= Elihu B. Frost =

American lawyer (1860–1925)

Elihu Brintnal Frost (May 12, 1860 – August 22, 1925) was an American lawyer with an early involvement in the submarine industry.

==Early life and education==
Born in the town of Peekskill, New York, Frost was the son of lawyer Calvin Frost and Mary Antoinette Oppie (Hait) Frost. He attended Peekskill Military Academy, and went on to graduate from Yale University in 1883. While at Yale, Frost was a member of the student secret society Skull and Bones. After Yale, he studied at Columbia Law School, and initially worked for the Lord Day & Lord law firm.

==Submarines==
In 1893 the United States Congress funded a $200,000 prize for submarine construction, and Frost lent John Philip Holland the funds he needed to participate in this prize contest. Once the contest had concluded, Frost and Holland were awarded the prize money in 1895. Frost became secretary-treasurer and later president of Holland's firm, which was first named the John P. Holland Torpedo Boat Company and later the Holland Torpedo Boat Company, which would go on to build the first submarine used by the US Navy.
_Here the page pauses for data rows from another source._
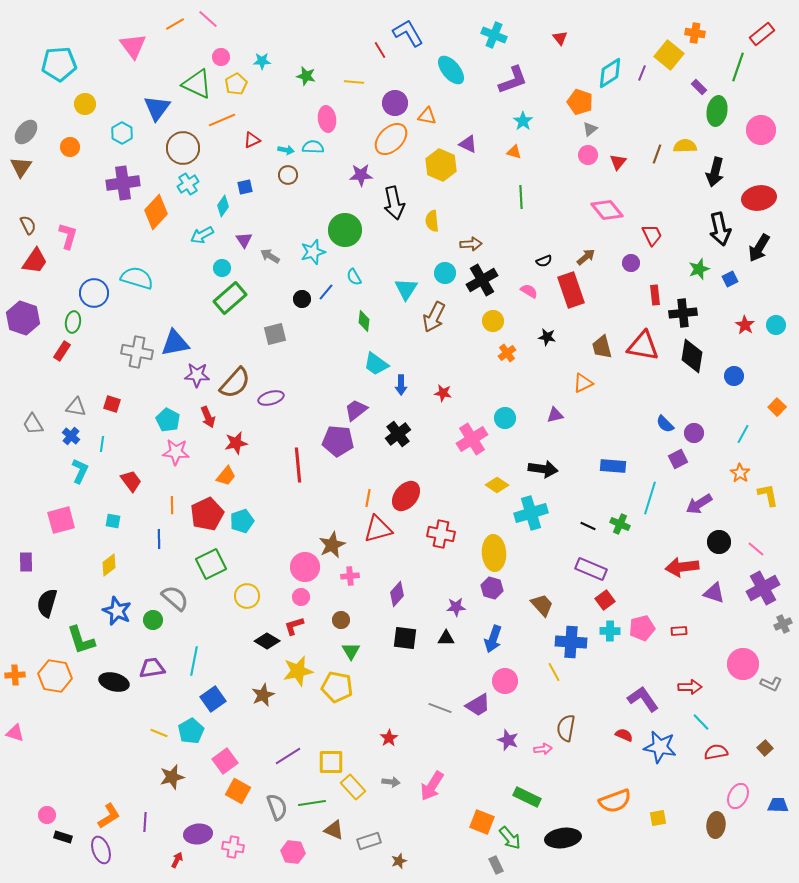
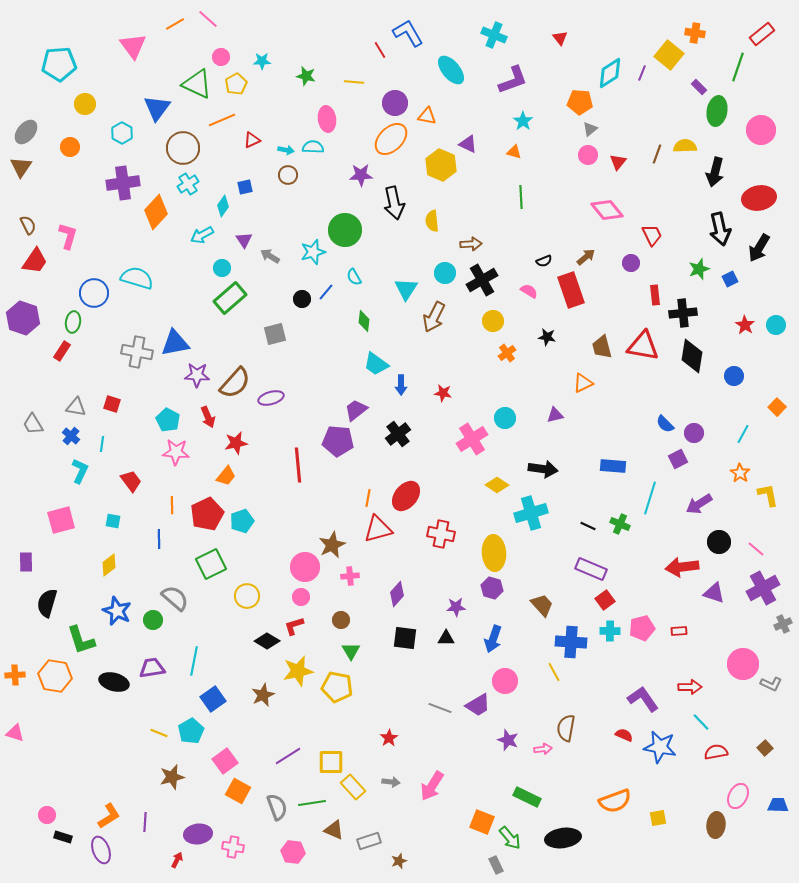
orange pentagon at (580, 102): rotated 15 degrees counterclockwise
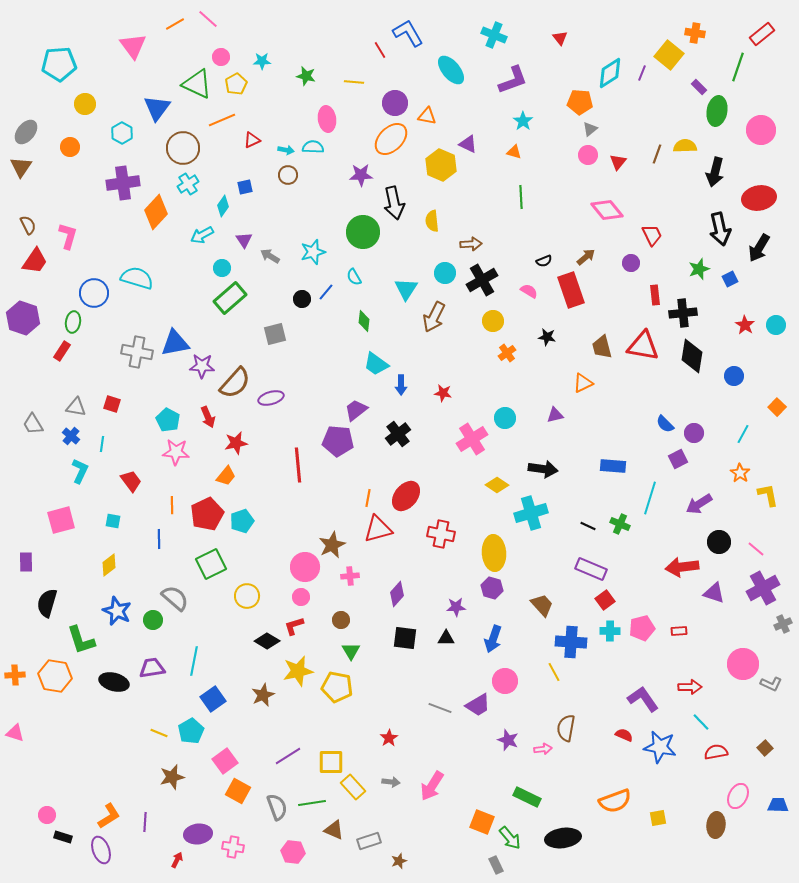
green circle at (345, 230): moved 18 px right, 2 px down
purple star at (197, 375): moved 5 px right, 9 px up
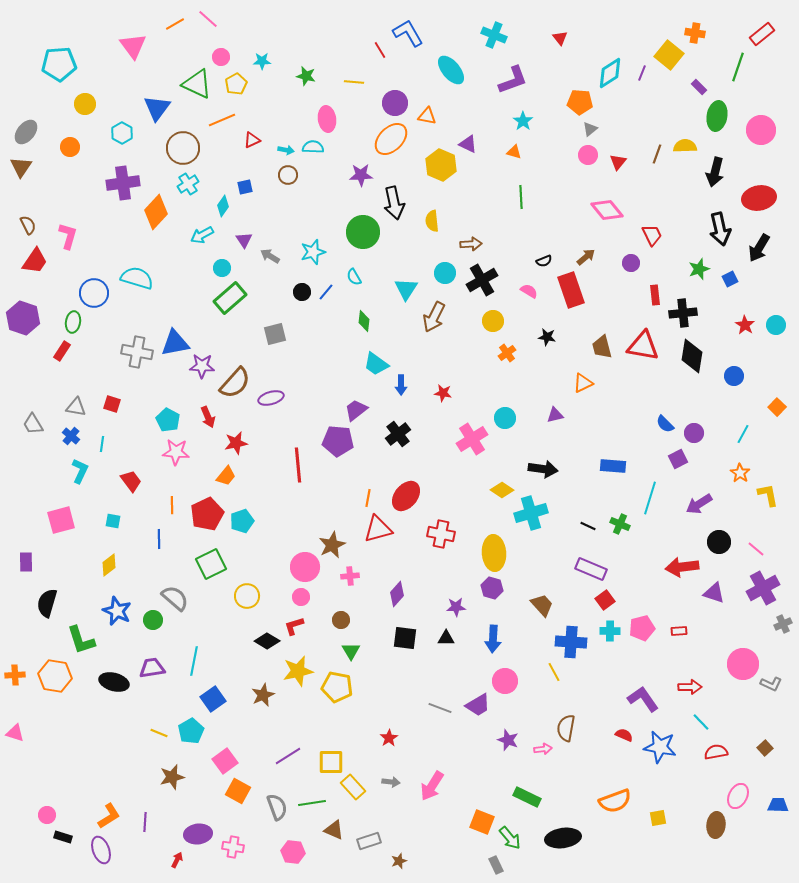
green ellipse at (717, 111): moved 5 px down
black circle at (302, 299): moved 7 px up
yellow diamond at (497, 485): moved 5 px right, 5 px down
blue arrow at (493, 639): rotated 16 degrees counterclockwise
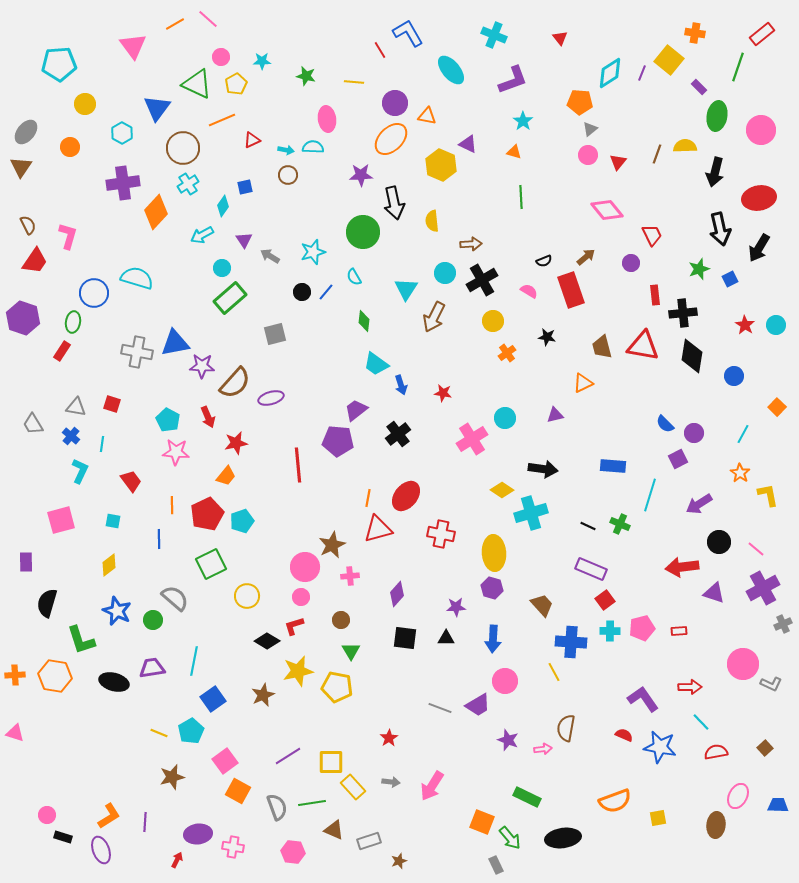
yellow square at (669, 55): moved 5 px down
blue arrow at (401, 385): rotated 18 degrees counterclockwise
cyan line at (650, 498): moved 3 px up
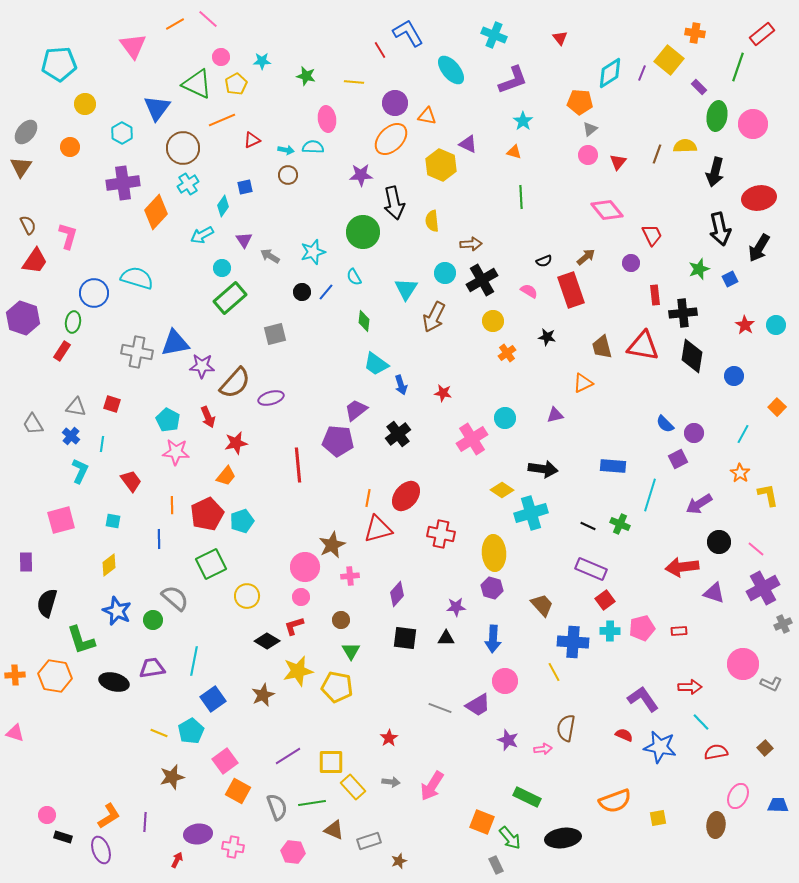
pink circle at (761, 130): moved 8 px left, 6 px up
blue cross at (571, 642): moved 2 px right
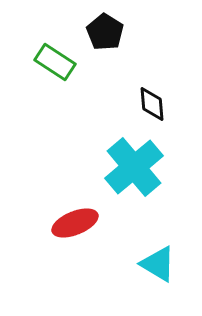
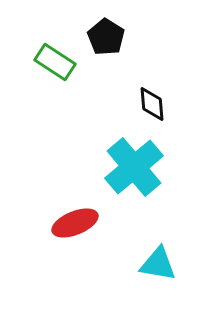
black pentagon: moved 1 px right, 5 px down
cyan triangle: rotated 21 degrees counterclockwise
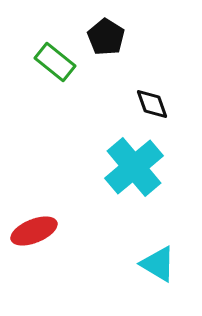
green rectangle: rotated 6 degrees clockwise
black diamond: rotated 15 degrees counterclockwise
red ellipse: moved 41 px left, 8 px down
cyan triangle: rotated 21 degrees clockwise
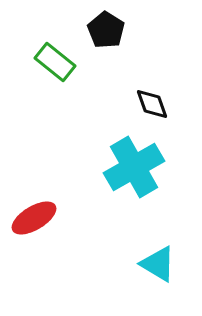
black pentagon: moved 7 px up
cyan cross: rotated 10 degrees clockwise
red ellipse: moved 13 px up; rotated 9 degrees counterclockwise
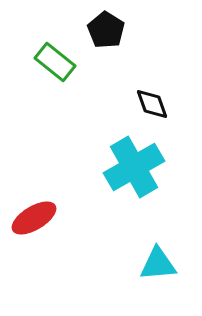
cyan triangle: rotated 36 degrees counterclockwise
When Isaac Rice formed the Electric Boat Company (the predecessor of General Dynamics) to build Holland's submarine designs, Frost became the company's vice-president, secretary, and chief financial officer.

Prominently reported in the newspapers of the time, Frost married and divorced twice.
When he died of paresis in Beach Bluff, Massachusetts, he left his estate to a female friend (later determined to be his fiancée), cutting off his relatives.